## EXERCISE DETAILS
Could you filter the records below and return each line that holds "Speed"?

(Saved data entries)
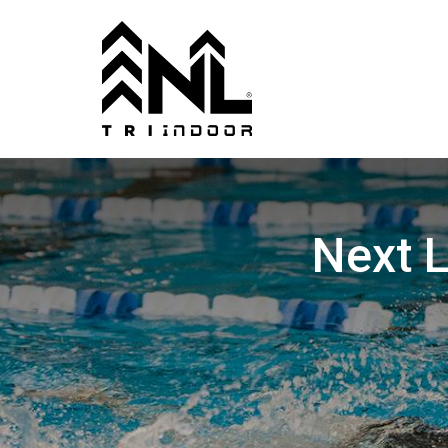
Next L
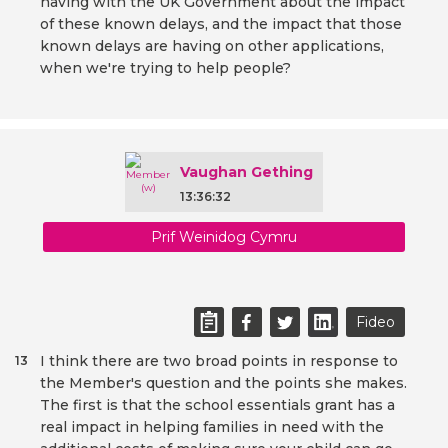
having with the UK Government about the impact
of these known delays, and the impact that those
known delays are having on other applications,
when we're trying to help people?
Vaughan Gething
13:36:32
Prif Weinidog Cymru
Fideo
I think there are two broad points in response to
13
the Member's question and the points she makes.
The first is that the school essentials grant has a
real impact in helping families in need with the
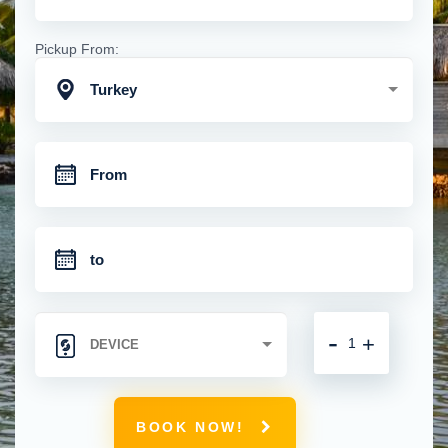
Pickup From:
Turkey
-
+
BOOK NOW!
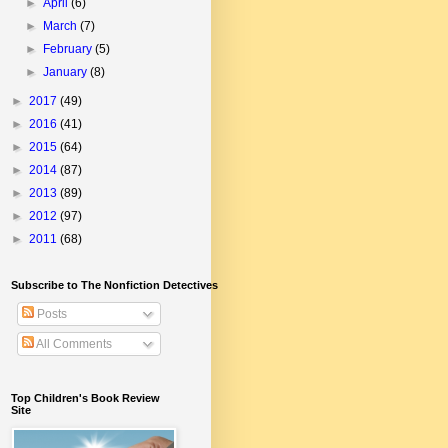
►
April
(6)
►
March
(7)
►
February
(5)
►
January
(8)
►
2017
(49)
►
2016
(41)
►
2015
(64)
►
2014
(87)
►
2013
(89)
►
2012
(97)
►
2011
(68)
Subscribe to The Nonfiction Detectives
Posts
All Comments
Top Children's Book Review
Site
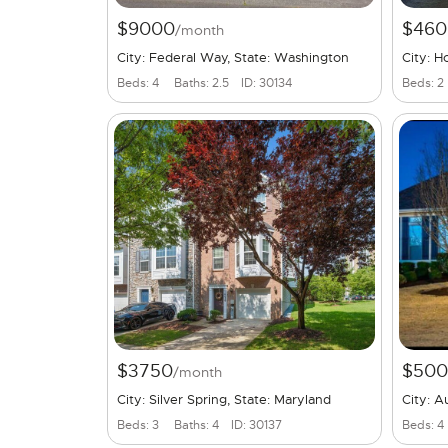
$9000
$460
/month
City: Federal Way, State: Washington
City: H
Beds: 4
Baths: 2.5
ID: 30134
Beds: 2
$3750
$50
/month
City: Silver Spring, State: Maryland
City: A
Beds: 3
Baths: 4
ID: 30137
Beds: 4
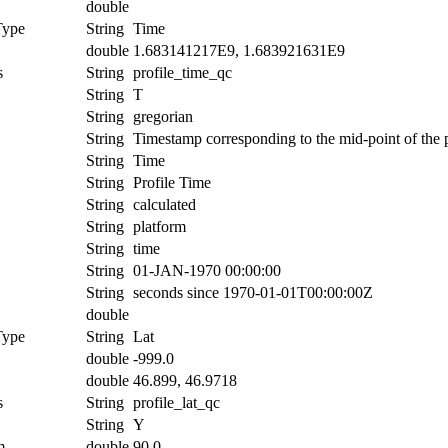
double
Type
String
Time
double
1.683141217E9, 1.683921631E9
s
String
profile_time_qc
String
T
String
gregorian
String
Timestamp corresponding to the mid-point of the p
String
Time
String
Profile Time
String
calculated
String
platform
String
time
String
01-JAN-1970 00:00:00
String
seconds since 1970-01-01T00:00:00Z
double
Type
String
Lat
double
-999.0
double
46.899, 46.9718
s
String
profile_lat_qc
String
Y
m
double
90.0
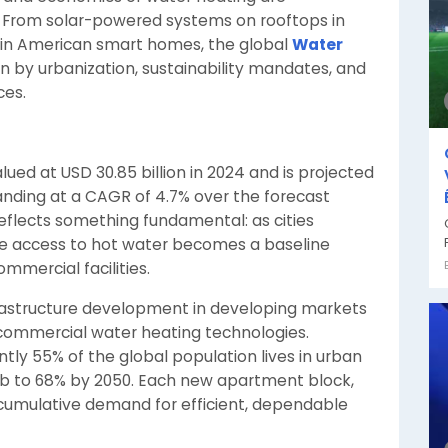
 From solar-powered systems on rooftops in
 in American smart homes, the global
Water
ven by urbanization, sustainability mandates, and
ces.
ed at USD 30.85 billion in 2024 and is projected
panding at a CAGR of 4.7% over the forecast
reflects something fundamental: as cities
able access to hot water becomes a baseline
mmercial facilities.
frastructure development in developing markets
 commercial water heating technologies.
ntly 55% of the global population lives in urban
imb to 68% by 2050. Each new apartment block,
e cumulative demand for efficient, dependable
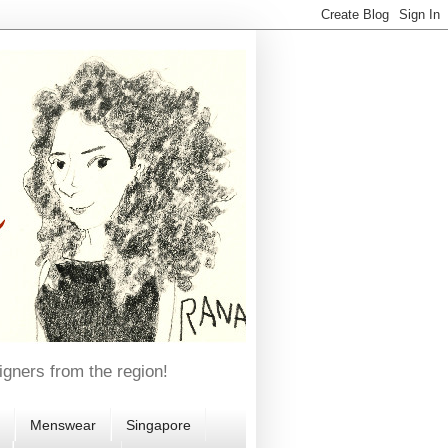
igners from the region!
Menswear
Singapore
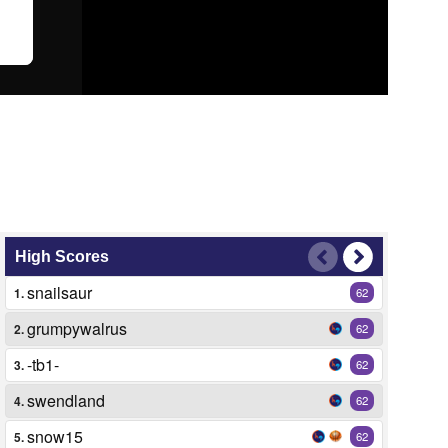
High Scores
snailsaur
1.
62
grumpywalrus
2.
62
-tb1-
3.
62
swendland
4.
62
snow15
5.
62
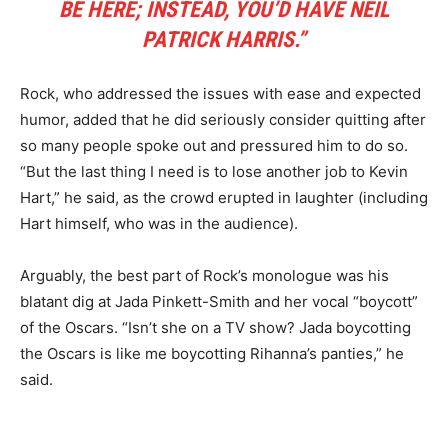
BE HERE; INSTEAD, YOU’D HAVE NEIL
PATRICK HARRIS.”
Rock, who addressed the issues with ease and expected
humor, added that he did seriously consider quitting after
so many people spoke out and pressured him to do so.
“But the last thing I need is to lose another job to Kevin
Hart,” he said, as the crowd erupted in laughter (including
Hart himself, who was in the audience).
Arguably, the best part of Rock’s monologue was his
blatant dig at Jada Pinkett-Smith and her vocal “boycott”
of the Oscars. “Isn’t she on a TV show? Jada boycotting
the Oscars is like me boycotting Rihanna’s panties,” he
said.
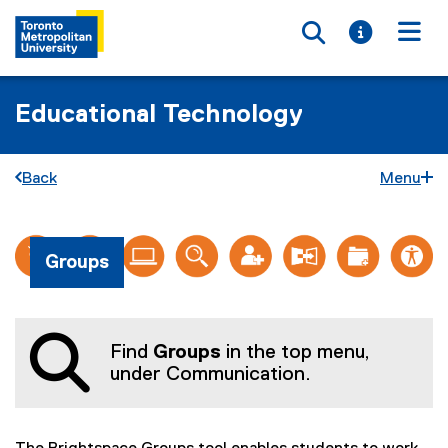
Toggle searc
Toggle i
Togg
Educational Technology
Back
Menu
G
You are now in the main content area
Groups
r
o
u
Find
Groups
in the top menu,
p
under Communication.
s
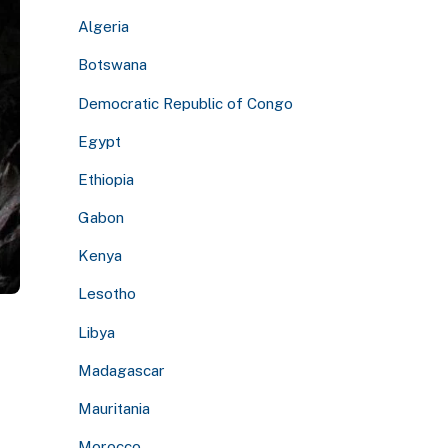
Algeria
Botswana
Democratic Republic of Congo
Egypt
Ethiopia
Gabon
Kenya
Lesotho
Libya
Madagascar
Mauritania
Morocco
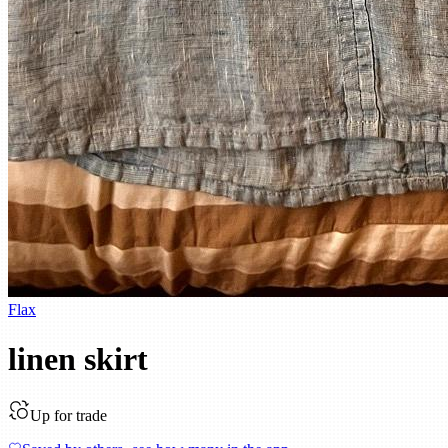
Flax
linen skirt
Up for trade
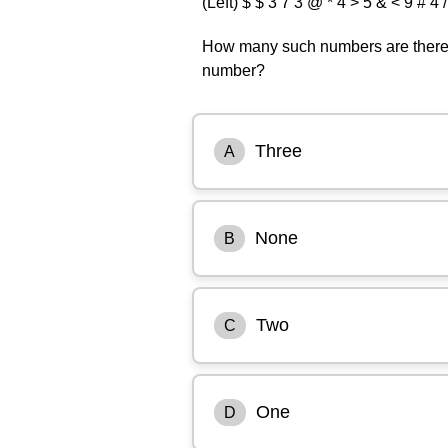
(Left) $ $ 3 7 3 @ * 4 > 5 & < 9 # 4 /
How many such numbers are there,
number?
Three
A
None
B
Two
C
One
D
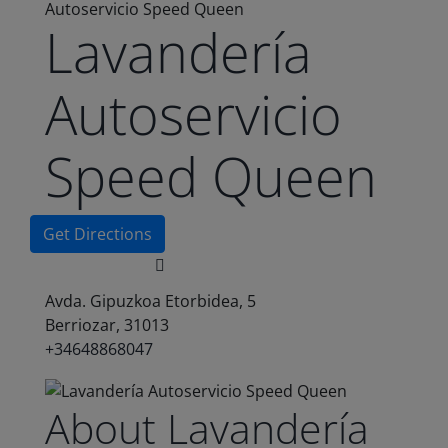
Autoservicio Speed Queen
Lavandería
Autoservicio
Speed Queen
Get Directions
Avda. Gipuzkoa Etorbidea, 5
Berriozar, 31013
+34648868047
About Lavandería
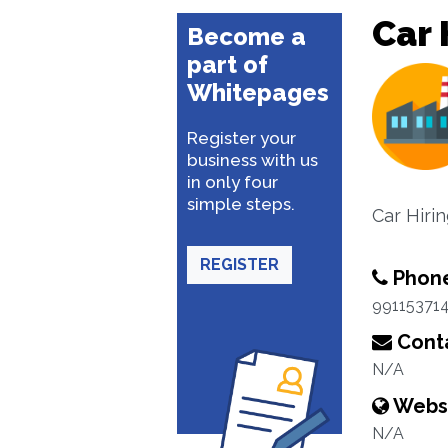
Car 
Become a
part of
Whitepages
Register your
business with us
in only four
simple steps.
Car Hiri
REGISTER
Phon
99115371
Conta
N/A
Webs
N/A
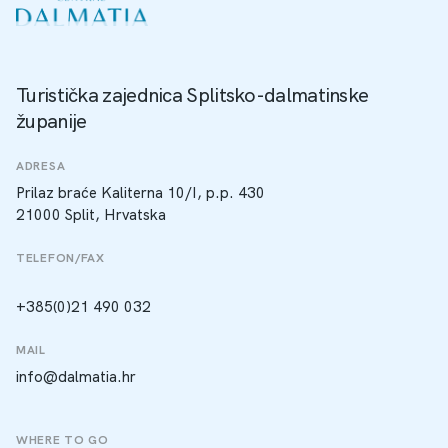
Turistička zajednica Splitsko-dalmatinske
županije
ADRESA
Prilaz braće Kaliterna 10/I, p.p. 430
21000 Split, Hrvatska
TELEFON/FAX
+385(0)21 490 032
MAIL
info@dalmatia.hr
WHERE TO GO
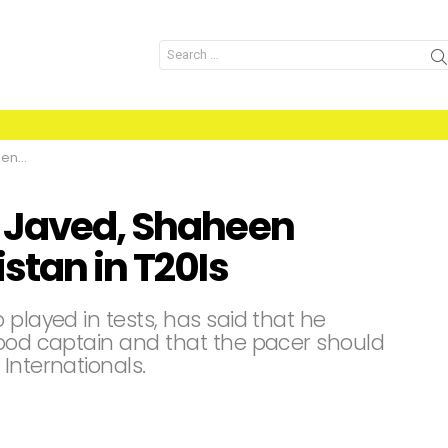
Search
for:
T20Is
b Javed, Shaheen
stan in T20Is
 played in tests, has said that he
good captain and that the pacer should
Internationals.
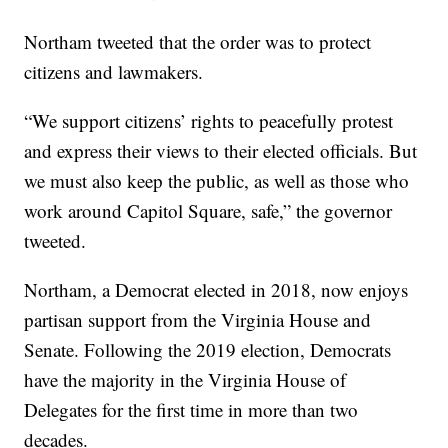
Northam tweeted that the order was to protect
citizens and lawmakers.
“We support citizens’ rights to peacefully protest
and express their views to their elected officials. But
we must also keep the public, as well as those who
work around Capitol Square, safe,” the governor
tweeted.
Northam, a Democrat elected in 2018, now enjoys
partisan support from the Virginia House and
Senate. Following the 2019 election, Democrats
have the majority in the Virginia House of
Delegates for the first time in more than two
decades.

## EXPECTED OUTPUT
Autoservicio Speed Queen
Speed Queen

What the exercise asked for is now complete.